*EPF309 05/08/2002
More than 500,000 Refugees Return to Afghanistan
(Aid officials concerned about their long-term future) (890)
By Charlene Porter
Washington File Staff Writer
Washington -- Refugees are returning to Afghanistan at a rate that exceeds all expectations. The number of returnees has surpassed 500,000, according to a May 8 announcement from the U.N. High Commission for Refugees (UNHCR), nine weeks after an international assistance effort began. As international agencies scramble to provide returnees with the support they need to get home and to reintegrate into their communities, officials are also concerned about whether the returnees have a sustainable future in a land still parched by four years of drought, and still sifting through the rubble of more than 20 years of armed conflict.
"Many Afghans are returning home with next to nothing," said U.N. High Commissioner for Refugees Ruud Lubbers May 8 in New York. "Donors must ensure that the massive repatriation underway is sustainable for the long-term. That means that rehabilitation and development aid must reach rural towns and villages immediately."
An exodus over the last two decades left more than 4 million Afghan refugees in neighboring Iran, Pakistan, Tajikistan and Uzbekistan. UNHCR has been working to aid this crisis population through the years, so the agency's involvement in the region is nothing new, Lubbers said.
The fall of the Taliban, the creation of an Interim Administration, and the promise of elections in the future have transformed the world's largest refugee crisis into the world's largest repatriation and rehabilitation program, according to UNHCR documents.
UNHCR opened repatriation centers in Pakistan on March 1 and in Iran on April 7 to support this human migration. At the centers, returning refugees receive wheat flour and assistance packages containing supplies such as blankets, cooking stove and pots, and hygiene items.

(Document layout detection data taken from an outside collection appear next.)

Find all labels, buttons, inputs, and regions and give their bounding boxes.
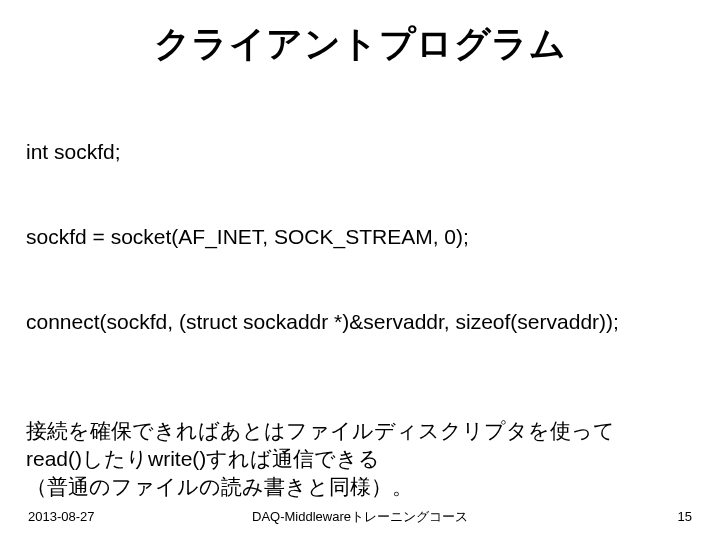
text-line: 接続を確保できればあとはファイルディスクリプタを使って <box>26 417 694 445</box>
paragraph-explanation: 接続を確保できればあとはファイルディスクリプタを使って read()したりwri… <box>26 417 694 502</box>
code-line: connect(sockfd, (struct sockaddr *)&serv… <box>26 308 694 336</box>
slide-body: int sockfd; sockfd = socket(AF_INET, SOC… <box>0 81 720 540</box>
slide-footer: DAQ-Middlewareトレーニングコース 2013-08-27 15 <box>0 509 720 524</box>
footer-page-number: 15 <box>678 509 692 524</box>
text-line: （普通のファイルの読み書きと同様）。 <box>26 473 694 501</box>
footer-course-name: DAQ-Middlewareトレーニングコース <box>0 508 720 526</box>
slide-title: クライアントプログラム <box>0 0 720 81</box>
footer-date: 2013-08-27 <box>28 509 95 524</box>
text-line: read()したりwrite()すれば通信できる <box>26 445 694 473</box>
slide: クライアントプログラム int sockfd; sockfd = socket(… <box>0 0 720 540</box>
code-line: int sockfd; <box>26 138 694 166</box>
code-line: sockfd = socket(AF_INET, SOCK_STREAM, 0)… <box>26 223 694 251</box>
code-block-socket: int sockfd; sockfd = socket(AF_INET, SOC… <box>26 81 694 393</box>
code-block-file: FILE *fp; fp = fopen("my_file", "r") <box>26 526 694 540</box>
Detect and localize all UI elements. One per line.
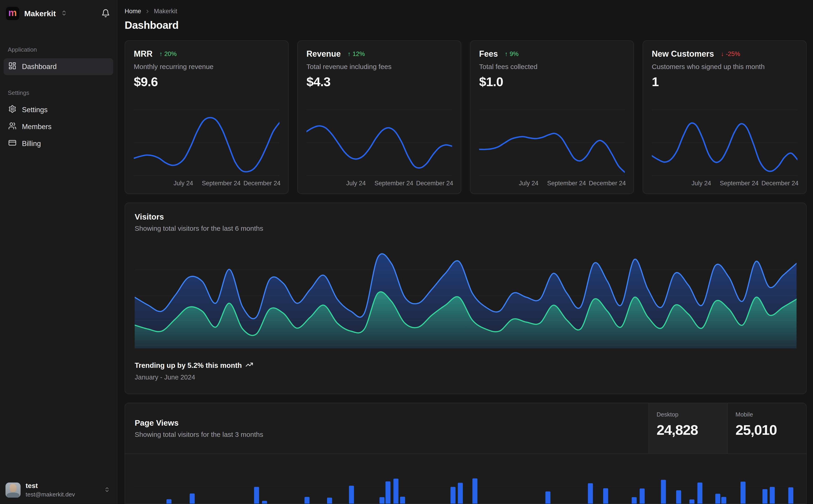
breadcrumb-current: Makerkit [154,8,177,15]
users-icon [8,122,16,132]
x-axis: July 24 September 24 December 24 [307,179,452,188]
main-content: Home Makerkit Dashboard MRR ↑ 20% Monthl… [117,0,813,504]
breadcrumb: Home Makerkit [125,8,807,15]
stat-value: $4.3 [307,74,452,89]
axis-tick: September 24 [374,180,413,187]
axis-tick: September 24 [202,180,241,187]
sidebar-item-billing[interactable]: Billing [4,135,113,152]
page-views-bar-chart [134,454,797,504]
stat-value: 24,828 [657,422,727,438]
page-views-title: Page Views [135,418,639,427]
stat-value: 1 [652,74,797,89]
mrr-sparkline-chart [134,109,280,177]
stat-value: 25,010 [736,422,806,438]
arrow-up-icon: ↑ [505,50,508,58]
trend-summary: Trending up by 5.2% this month [135,361,797,370]
toggle-mobile[interactable]: Mobile 25,010 [727,403,806,454]
chevron-right-icon [145,9,150,14]
stat-label: Desktop [657,411,727,418]
axis-tick: July 24 [346,180,366,187]
nav-section-application: Application [4,46,113,53]
trend-text: Trending up by 5.2% this month [135,361,242,370]
stat-card-new-customers: New Customers ↓ -25% Customers who signe… [643,40,807,194]
revenue-sparkline-chart [307,109,452,177]
avatar [5,483,21,498]
x-axis: July 24 September 24 December 24 [652,179,797,188]
makerkit-logo: m [6,7,19,20]
trend-badge: ↑ 12% [348,50,365,58]
sidebar-item-label: Members [22,123,51,131]
stat-title: New Customers [652,49,714,59]
workspace-selector[interactable]: m Makerkit [0,0,117,26]
axis-tick: December 24 [244,180,281,187]
page-title: Dashboard [125,19,807,31]
axis-tick: July 24 [173,180,193,187]
user-menu[interactable]: test test@makerkit.dev [0,476,117,504]
sidebar-item-label: Settings [22,106,48,114]
workspace-name: Makerkit [24,9,56,18]
stat-description: Total revenue including fees [307,63,452,71]
trending-up-icon [246,361,253,370]
arrow-up-icon: ↑ [348,50,351,58]
dashboard-icon [8,62,16,72]
stat-value: $9.6 [134,74,280,89]
user-name: test [26,482,75,490]
x-axis: July 24 September 24 December 24 [134,179,280,188]
trend-badge: ↑ 9% [505,50,519,58]
x-axis: July 24 September 24 December 24 [479,179,625,188]
visitors-panel: Visitors Showing total visitors for the … [125,203,807,394]
sidebar-item-label: Billing [22,140,41,148]
stat-description: Monthly recurring revenue [134,63,280,71]
stat-title: Fees [479,49,498,59]
sidebar-nav: Application Dashboard Settings Settings … [0,46,117,152]
stat-label: Mobile [736,411,806,418]
arrow-up-icon: ↑ [159,50,162,58]
visitors-area-chart [135,245,797,348]
trend-value: -25% [726,50,740,58]
stat-value: $1.0 [479,74,625,89]
stat-card-fees: Fees ↑ 9% Total fees collected $1.0 July… [470,40,634,194]
sidebar-item-settings[interactable]: Settings [4,101,113,118]
trend-value: 20% [164,50,176,58]
stat-cards-row: MRR ↑ 20% Monthly recurring revenue $9.6… [125,40,807,194]
page-views-subtitle: Showing total visitors for the last 3 mo… [135,431,639,438]
sidebar-item-dashboard[interactable]: Dashboard [4,58,113,75]
axis-tick: July 24 [519,180,538,187]
axis-tick: December 24 [589,180,626,187]
breadcrumb-home-link[interactable]: Home [125,8,141,15]
fees-sparkline-chart [479,109,625,177]
visitors-title: Visitors [135,212,797,221]
credit-card-icon [8,139,16,149]
logo-letter: m [8,8,17,18]
bell-icon [101,9,110,18]
trend-value: 12% [353,50,365,58]
sidebar-item-label: Dashboard [22,63,57,71]
nav-section-settings: Settings [4,89,113,96]
axis-tick: December 24 [416,180,453,187]
stat-card-revenue: Revenue ↑ 12% Total revenue including fe… [297,40,461,194]
stat-description: Total fees collected [479,63,625,71]
gear-icon [8,105,16,115]
arrow-down-icon: ↓ [721,50,724,58]
stat-description: Customers who signed up this month [652,63,797,71]
axis-tick: December 24 [762,180,799,187]
chevrons-up-down-icon [61,10,67,17]
trend-badge: ↓ -25% [721,50,740,58]
toggle-desktop[interactable]: Desktop 24,828 [648,403,727,454]
customers-sparkline-chart [652,109,797,177]
date-range: January - June 2024 [135,374,797,381]
page-views-panel: Page Views Showing total visitors for th… [125,403,807,504]
stat-card-mrr: MRR ↑ 20% Monthly recurring revenue $9.6… [125,40,289,194]
axis-tick: July 24 [692,180,711,187]
user-email: test@makerkit.dev [26,491,75,498]
chevrons-up-down-icon [104,487,110,493]
trend-value: 9% [510,50,519,58]
axis-tick: September 24 [720,180,759,187]
visitors-subtitle: Showing total visitors for the last 6 mo… [135,225,797,232]
stat-title: MRR [134,49,152,59]
trend-badge: ↑ 20% [159,50,177,58]
sidebar-item-members[interactable]: Members [4,118,113,135]
notifications-button[interactable] [101,9,110,18]
stat-title: Revenue [307,49,341,59]
sidebar: m Makerkit Application Dashboard Setting… [0,0,117,504]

They also receive travel grants in varying amounts, as much as $100, providing the funds for transport from the border regions to their home villages.
Those supplies may be adequate to help refugees return to long-abandoned homes, but the big question is what do they find when they get there? Some observers and humanitarian groups have raised concerns that refugees will be met with a difficult homecoming and will not find the resources to sustain them.
"People have some idea of what they're coming back to," Joyce Leader, director of the Office of Assistance for Asia and the Near East at the U.S. State Department, said in a Washington File interview. "The refugees don't come back blind." She said refugees have made contacts with family members and friends in their home regions and have made decisions to return based on the belief that they will face good prospects.
UNHCR is also mindful of these concerns, so reintegration of refugees back into their communities is a significant component of the broad mission that the agency is now performing in Afghanistan, Lubbers said at a Washington briefing May 7. "There is now a real possibility for a new Afghanistan in peace," he said. "We have an obligation to the people and to the neighboring host countries to be very creative in the process of repatriation."
Housing and water are two top priorities in the UNHCR reintegration effort. The U.N. refugee agency is providing building materials to assist the returnees in reconstructing damaged homes. Drinking water is also lacking in many areas because of the long drought, and in some cases relief workers are helping to drill wells, Lubbers said.
Another important priority, Lubber said, is to help boost the capacity of the Afghan people to help themselves. He said that's why the agency is delivering materials and support for reconstruction, urging refugees to rebuild their own homes. That's also why UNHCR has been cautious in handing out cash.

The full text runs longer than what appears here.